Extracted records:
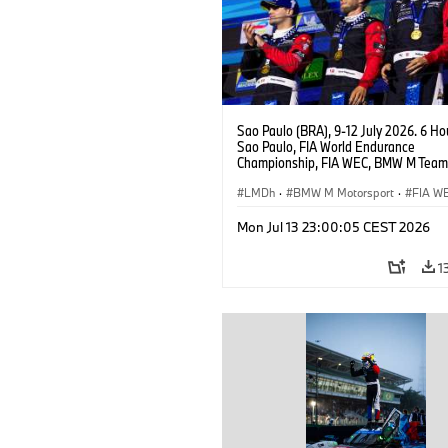
Sao Paulo (BRA), 9-12 July 2026. 6 Ho
Sao Paulo, FIA World Endurance
Championship, FIA WEC, BMW M Team
#15 BMW M Hybrid V8, Hypercar, LMDh
Vanthoor, Raffaele Marciello, Kevin
LMDh
·
BMW M Motorsport
·
FIA W
Magnussen.
Mon Jul 13 23:00:05 CEST 2026
1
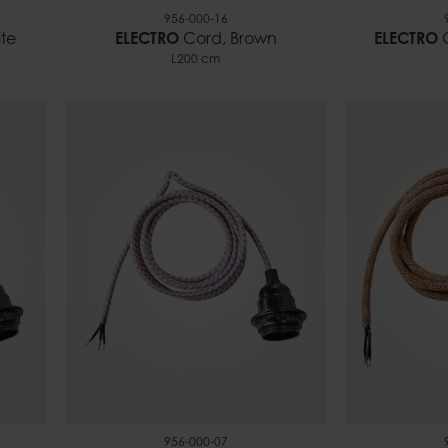
956-000-16
te
ELECTRO
Cord, Brown
ELECTRO
C
L200 cm
956-000-07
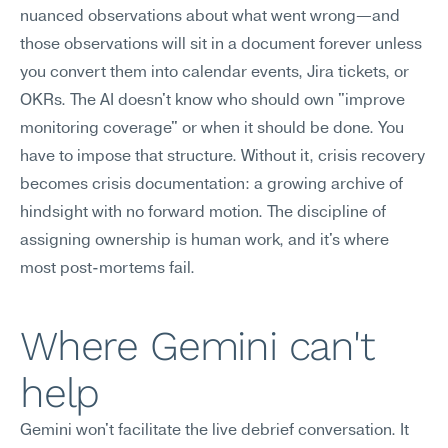
nuanced observations about what went wrong—and 
those observations will sit in a document forever unless 
you convert them into calendar events, Jira tickets, or 
OKRs. The AI doesn't know who should own "improve 
monitoring coverage" or when it should be done. You 
have to impose that structure. Without it, crisis recovery 
becomes crisis documentation: a growing archive of 
hindsight with no forward motion. The discipline of 
assigning ownership is human work, and it's where 
most post-mortems fail.
Where Gemini can't 
help
Gemini won't facilitate the live debrief conversation. It 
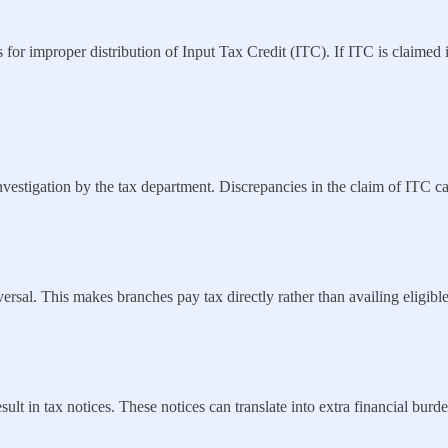
 for improper distribution of Input Tax Credit (ITC). If ITC is claimed in
vestigation by the tax department. Discrepancies in the claim of ITC can
versal. This makes branches pay tax directly rather than availing eligi
ult in tax notices. These notices can translate into extra financial burde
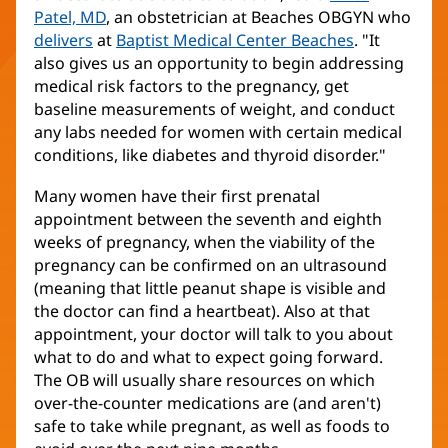
Patel, MD
, an obstetrician at Beaches OBGYN who
delivers
at
Baptist Medical Center Beaches
. "It
also gives us an opportunity to begin addressing
medical risk factors to the pregnancy, get
baseline measurements of weight, and conduct
any labs needed for women with certain medical
conditions, like diabetes and thyroid disorder."
Many women have their first prenatal
appointment between the seventh and eighth
weeks of pregnancy, when the viability of the
pregnancy can be confirmed on an ultrasound
(meaning that little peanut shape is visible and
the doctor can find a heartbeat). Also at that
appointment, your doctor will talk to you about
what to do and what to expect going forward.
The OB will usually share resources on which
over-the-counter medications are (and aren't)
safe to take while pregnant, as well as foods to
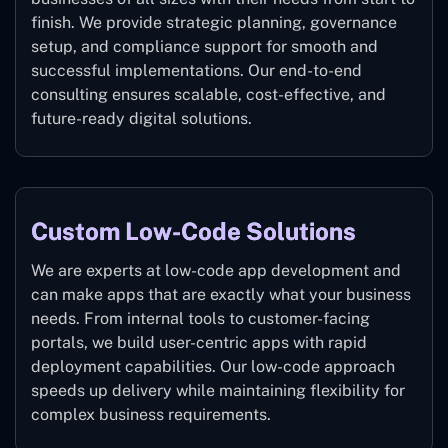
finish. We provide strategic planning, governance
setup, and compliance support for smooth and
successful implementations. Our end-to-end
consulting ensures scalable, cost-effective, and
future-ready digital solutions.
Custom Low-Code Solutions
We are experts at low-code app development and
can make apps that are exactly what your business
needs. From internal tools to customer-facing
portals, we build user-centric apps with rapid
deployment capabilities. Our low-code approach
speeds up delivery while maintaining flexibility for
complex business requirements.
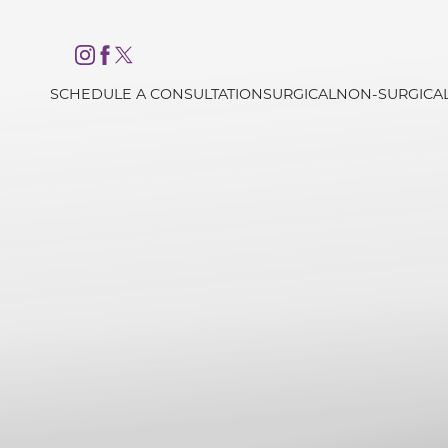
Accessibility Menu
(CTRL + U)
SCHEDULE A CONSULTATION
SURGICAL
NON-SURGICA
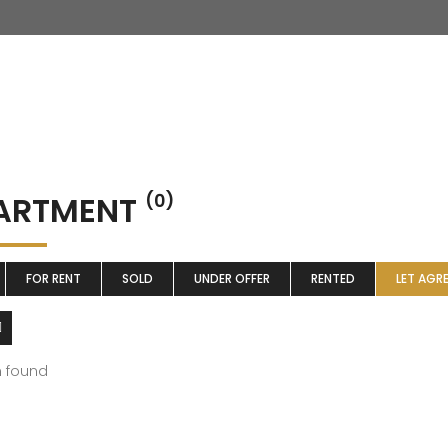
ARTMENT
(0)
FOR RENT
SOLD
UNDER OFFER
RENTED
LET AGR
m found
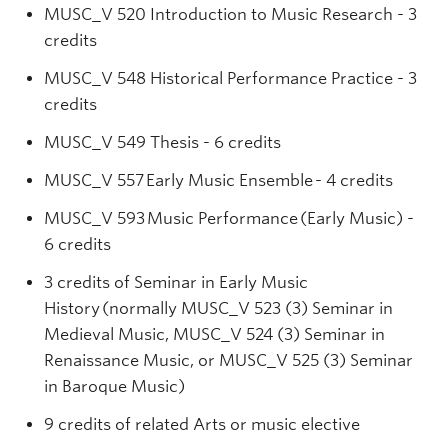
MUSC_V 520 Introduction to Music Research - 3
credits
MUSC_V 548 Historical Performance Practice - 3
credits
MUSC_V 549 Thesis - 6 credits
MUSC_V 557 Early Music Ensemble - 4 credits
MUSC_V 593 Music Performance (Early Music) -
6 credits
3 credits of Seminar in Early Music
History (normally MUSC_V 523 (3) Seminar in
Medieval Music, MUSC_V 524 (3) Seminar in
Renaissance Music, or MUSC_V 525 (3) Seminar
in Baroque Music)
9 credits of related Arts or music elective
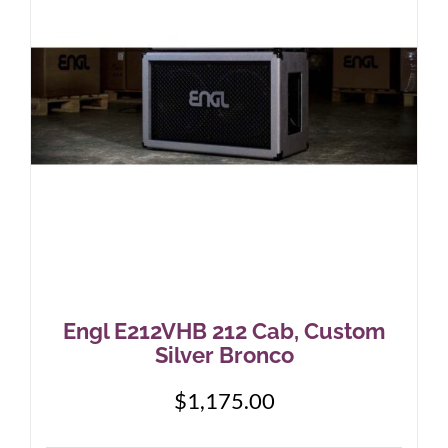
Engl E212VHB 212 Cab, Custom
Silver Bronco
$
1,175.00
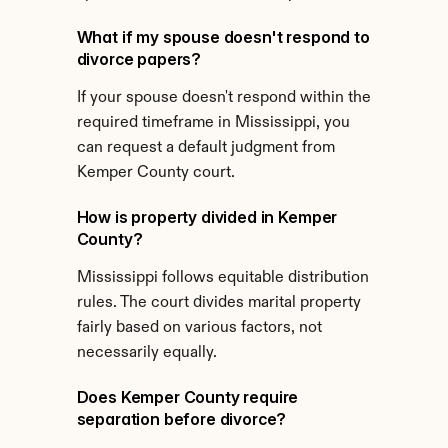
What if my spouse doesn't respond to 
divorce papers?
If your spouse doesn't respond within the 
required timeframe in Mississippi, you 
can request a default judgment from 
Kemper County court.
How is property divided in Kemper 
County?
Mississippi follows equitable distribution 
rules. The court divides marital property 
fairly based on various factors, not 
necessarily equally.
Does Kemper County require 
separation before divorce?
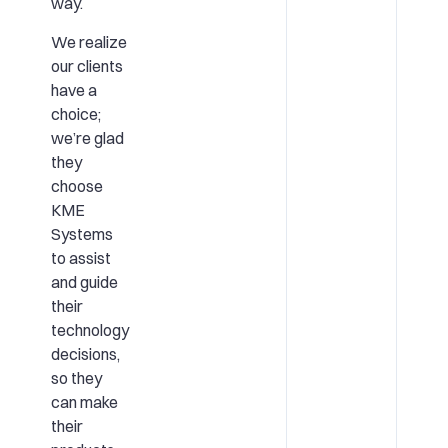
way.
We realize
our clients
have a
choice;
we’re glad
they
choose
KME
Systems
to assist
and guide
their
technology
decisions,
so they
can make
their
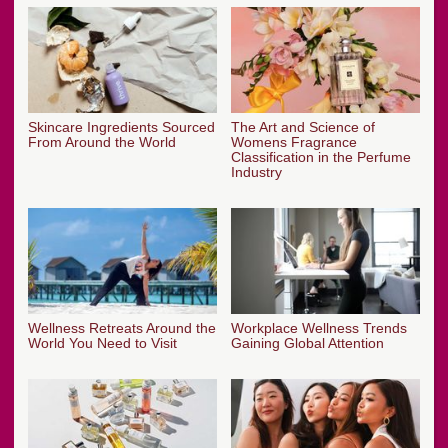
Skincare Ingredients Sourced
The Art and Science of
From Around the World
Womens Fragrance
Classification in the Perfume
Industry
Wellness Retreats Around the
Workplace Wellness Trends
World You Need to Visit
Gaining Global Attention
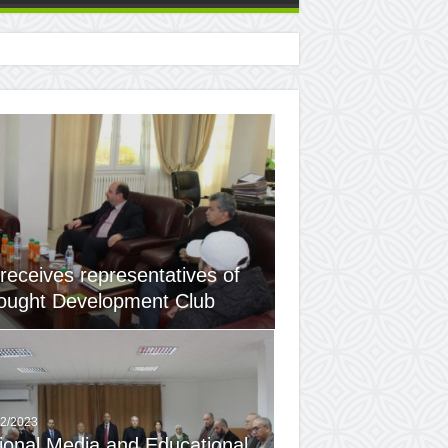
 receives representatives of
ought Development Club ​
12/2023
ional Media and Educational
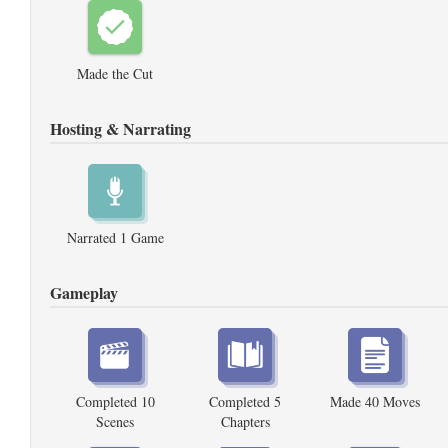
Made the Cut
Hosting & Narrating
Narrated 1 Game
Gameplay
Completed 10
Completed 5
Made 40 Moves
Scenes
Chapters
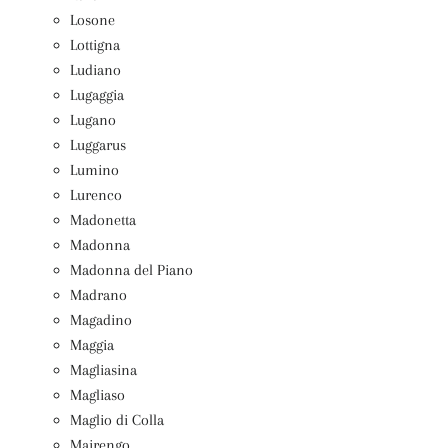
Losone
Lottigna
Ludiano
Lugaggia
Lugano
Luggarus
Lumino
Lurenco
Madonetta
Madonna
Madonna del Piano
Madrano
Magadino
Maggia
Magliasina
Magliaso
Maglio di Colla
Mairengo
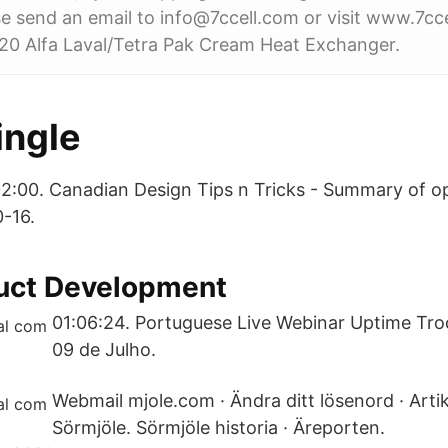
e send an email to info@7ccell.com or visit www.7cc
020 Alfa Laval/Tetra Pak Cream Heat Exchanger.
ngle
02:00. Canadian Design Tips n Tricks - Summary of o
-16.
duct Development
01:06:24. Portuguese Live Webinar Uptime Tro
09 de Julho.
Webmail mjole.com · Ändra ditt lösenord · Arti
Sörmjöle. Sörmjöle historia · Äreporten.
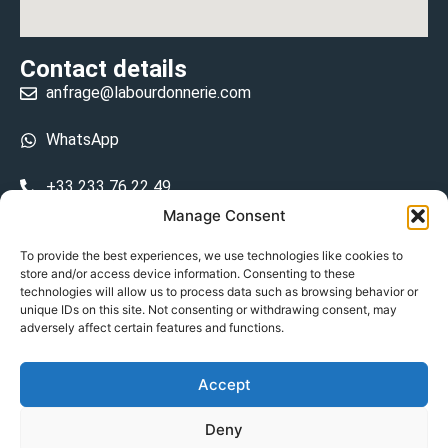
Contact details
anfrage@labourdonnerie.com
WhatsApp
+33 233 76 22 49
Manage Consent
+33 6 26 48 68 31
To provide the best experiences, we use technologies like cookies to
store and/or access device information. Consenting to these
15 La Bourdonnerie 50430 Vesly
technologies will allow us to process data such as browsing behavior or
prosecuted.blusher.yielded
unique IDs on this site. Not consenting or withdrawing consent, may
adversely affect certain features and functions.
DE
Accept
Datenschutzrichtlinie
Deny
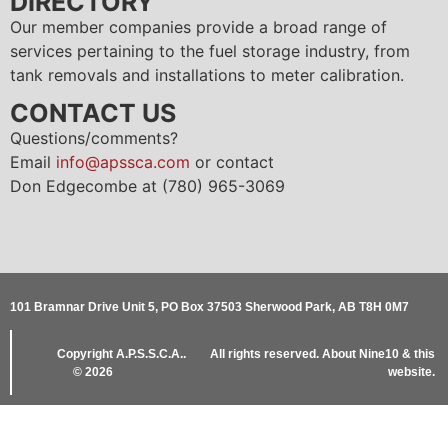
DIRECTORY
Our member companies provide a broad range of
services pertaining to the fuel storage industry, from
tank removals and installations to meter calibration.
CONTACT US
Questions/comments?
Email
info@apssca.com
or contact
Don Edgecombe at (780) 965-3069
101 Bramnar Drive Unit 5, PO Box 37503 Sherwood Park, AB T8H 0M7
Copyright
A.P.S.S.C.A..
All rights reserved.
About Nine10 & this
© 2026
website
.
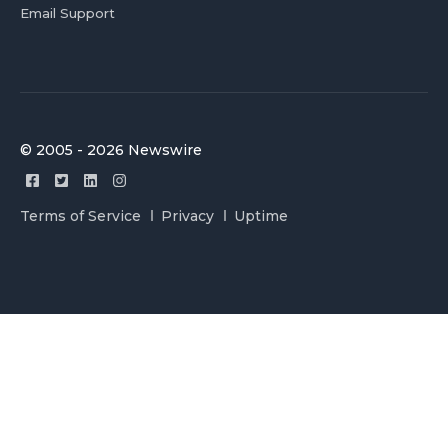
Email Support
© 2005 - 2026 Newswire
Terms of Service
Privacy
Uptime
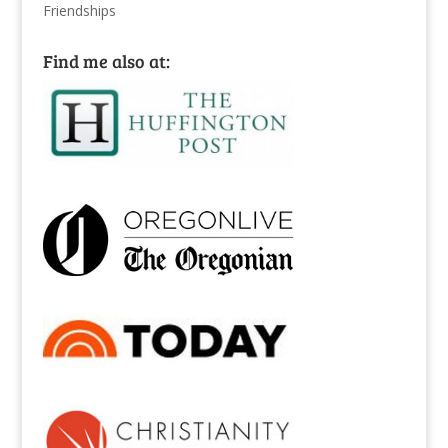
Friendships
Find me also at:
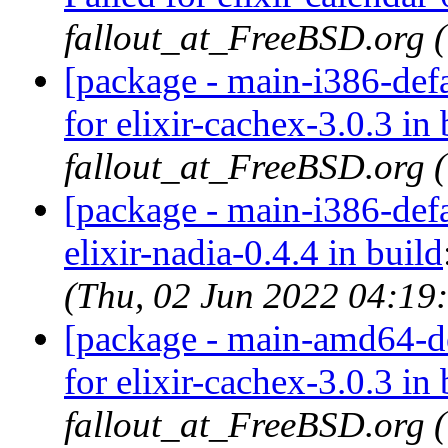
fallout_at_FreeBSD.org 
[package - main-i386-defa
for elixir-cachex-3.0.3 in 
fallout_at_FreeBSD.org 
[package - main-i386-defau
elixir-nadia-0.4.4 in build
(Thu, 02 Jun 2022 04:19
[package - main-amd64-def
for elixir-cachex-3.0.3 in 
fallout_at_FreeBSD.org 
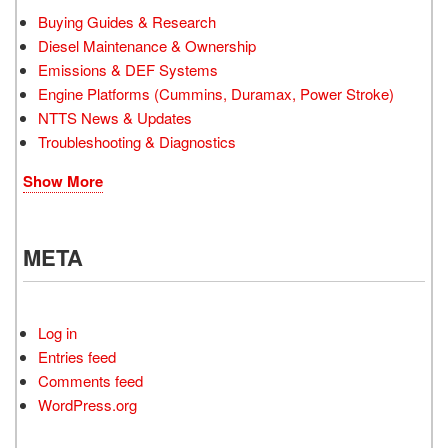
Buying Guides & Research
Diesel Maintenance & Ownership
Emissions & DEF Systems
Engine Platforms (Cummins, Duramax, Power Stroke)
NTTS News & Updates
Troubleshooting & Diagnostics
Show More
META
Log in
Entries feed
Comments feed
WordPress.org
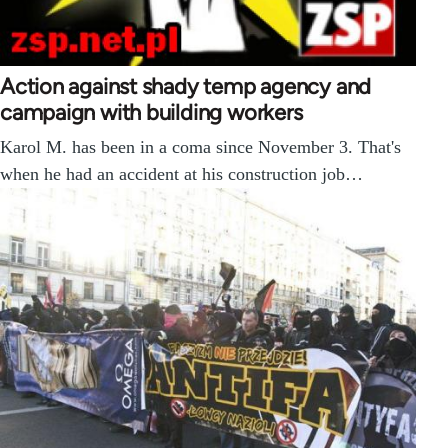
Action against shady temp agency and
campaign with building workers
Karol M. has been in a coma since November 3. That's
when he had an accident at his construction job…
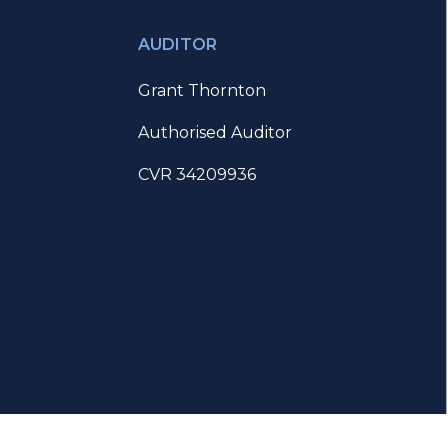
AUDITOR
Grant Thornton
Authorised Auditor
CVR 34209936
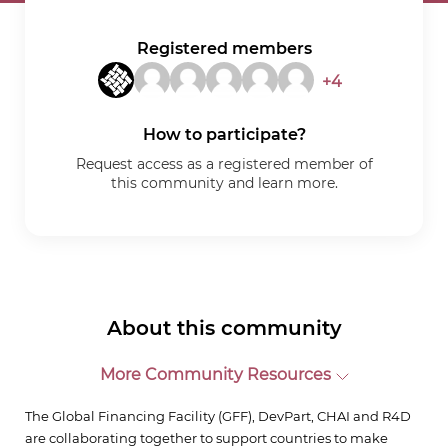
Registered members
+4
How to participate?
Request access as a registered member of
this community and learn more.
About this community
More Community Resources
The Global Financing Facility (GFF), DevPart, CHAI and R4D
are collaborating together to support countries to make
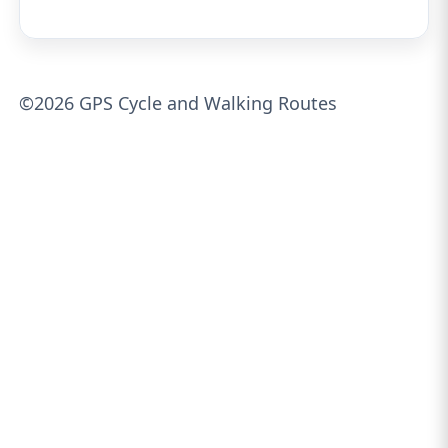
©2026 GPS Cycle and Walking Routes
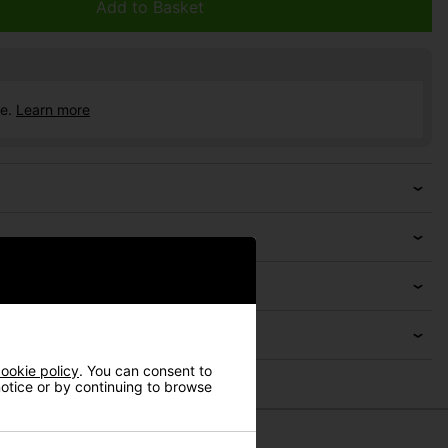
Add to Basket
ce.
Learn more
ookie policy
. You can consent to
 notice or by continuing to browse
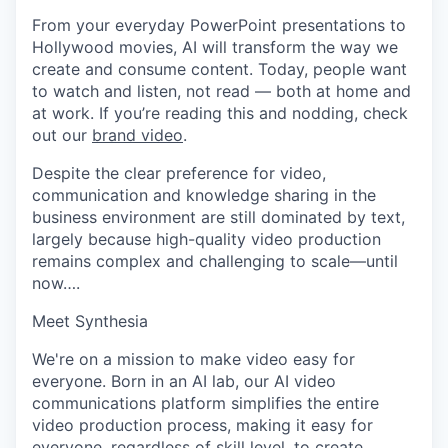
From your everyday PowerPoint presentations to
Hollywood movies, AI will transform the way we
create and consume content. Today, people want
to watch and listen, not read — both at home and
at work. If you’re reading this and nodding, check
out our
brand video
.
Despite the clear preference for video,
communication and knowledge sharing in the
business environment are still dominated by text,
largely because high-quality video production
remains complex and challenging to scale—until
now….
Meet Synthesia
We're on a mission to make video easy for
everyone. Born in an AI lab, our AI video
communications platform simplifies the entire
video production process, making it easy for
everyone, regardless of skill level, to create,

» Task instructions:
Could you find each line in the entries that contains the string "business" and copy it?

» Task result:
can make apps that are exactly what your business
complex business requirements.
business environment are still dominated by text,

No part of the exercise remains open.